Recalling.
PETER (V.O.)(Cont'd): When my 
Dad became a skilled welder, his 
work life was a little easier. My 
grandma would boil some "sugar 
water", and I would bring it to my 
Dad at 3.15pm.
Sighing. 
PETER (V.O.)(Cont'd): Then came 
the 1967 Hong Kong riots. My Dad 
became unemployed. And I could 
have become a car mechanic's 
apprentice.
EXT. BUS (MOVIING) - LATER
■ ■ ■ ■ ■
PROBLEM TO WORK ON: Go to the line with "have become a car mechanic's" and set down that line and every line after it, through the end of the material above, word for word.

EXERCISE ANSWER:
have become a car mechanic's 
apprentice.
EXT. BUS (MOVIING) - LATER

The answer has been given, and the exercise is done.